5.2 Inclusive Assessments
How to avoiding discrimination during Assessments:
Methods practiced should only be used if they are well designed, properly administered and professionally validated and are a reliable method of predicting an applicant's performance in a particular job.
If a test/assessment leads to indirect discrimination or discrimination arising from disability, even if such discrimination is not intended and the reason for the discrimination is not understood, the test should not be used unless it can be objectively justified.
Tips on recruiting disabled people:
When application forms are sent out, or at the shortlisting stage, explain to applicants if they will be expected to take a test or participate in an assessment.
Provide an outline of what will be involved and ask whether they require any reasonable adjustments. This is because, if an applicant is a disabled person and is not explained in advance, this may disadvantage them because it does not give them a chance to ask for reasonable adjustments.
Even if the applicant does not tell you they are disabled or ask for any adjustments, if this becomes clear once they arrive for the test, you still need to make any adjustments which are reasonable.
Ensure that disabled applicants are not prevented in being able to compete on the same terms as other non-disabled applicants.
- Providing written instructions in an accessible format.
- Allowing a disabled person extra time to complete the test.
- Permitting a disabled person the assistance of a reader or scribe during the test.
- Ensuring venues used are accessible, refer to webpage: Physical Access Guide for the University
A School/Unit allows an applicant extra time for a written test because they have severe dyslexia. They also provide them with a computer, having checked with them what adjustments they need and accepted that they are reasonable adjustments.

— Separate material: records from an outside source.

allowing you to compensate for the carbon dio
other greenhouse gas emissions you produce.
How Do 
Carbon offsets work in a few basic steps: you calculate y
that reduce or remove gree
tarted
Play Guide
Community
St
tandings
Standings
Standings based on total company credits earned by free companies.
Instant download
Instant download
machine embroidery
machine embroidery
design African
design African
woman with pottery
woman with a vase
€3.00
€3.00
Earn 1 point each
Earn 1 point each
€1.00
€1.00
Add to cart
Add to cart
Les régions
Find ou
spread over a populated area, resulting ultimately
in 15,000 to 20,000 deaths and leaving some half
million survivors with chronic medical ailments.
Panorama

Note: Schools/Units do not have to adapt a test to the point where it no longer tests whether someone would be able to do the job or not (taking into account any reasonable adjustments that would enable the disabled person to do the job).

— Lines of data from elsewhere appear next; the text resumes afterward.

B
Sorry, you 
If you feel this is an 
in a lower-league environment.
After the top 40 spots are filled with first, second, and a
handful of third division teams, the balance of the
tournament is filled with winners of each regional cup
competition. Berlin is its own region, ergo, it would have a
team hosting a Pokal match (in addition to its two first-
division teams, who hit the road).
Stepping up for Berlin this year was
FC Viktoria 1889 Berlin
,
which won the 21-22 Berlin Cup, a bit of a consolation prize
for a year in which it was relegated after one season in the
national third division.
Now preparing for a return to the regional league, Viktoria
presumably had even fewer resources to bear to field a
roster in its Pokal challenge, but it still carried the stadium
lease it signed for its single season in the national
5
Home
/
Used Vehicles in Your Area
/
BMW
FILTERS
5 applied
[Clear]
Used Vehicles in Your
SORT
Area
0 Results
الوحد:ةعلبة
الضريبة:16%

Avoiding discrimination during social gatherings as part of an Assessment:
- If the interview process or assessment includes a social gathering where only alcohol is available, this may disadvantage someone whose disability or religion forbids association with alcohol (everyday or during key dates for fasting), such as:
- If you are providing food, the same is true of applicants with specific dietary needs based on disability, religion or belief.
Tip: Ask in advance and make sure that soft drinks or an alternative meal can be provided.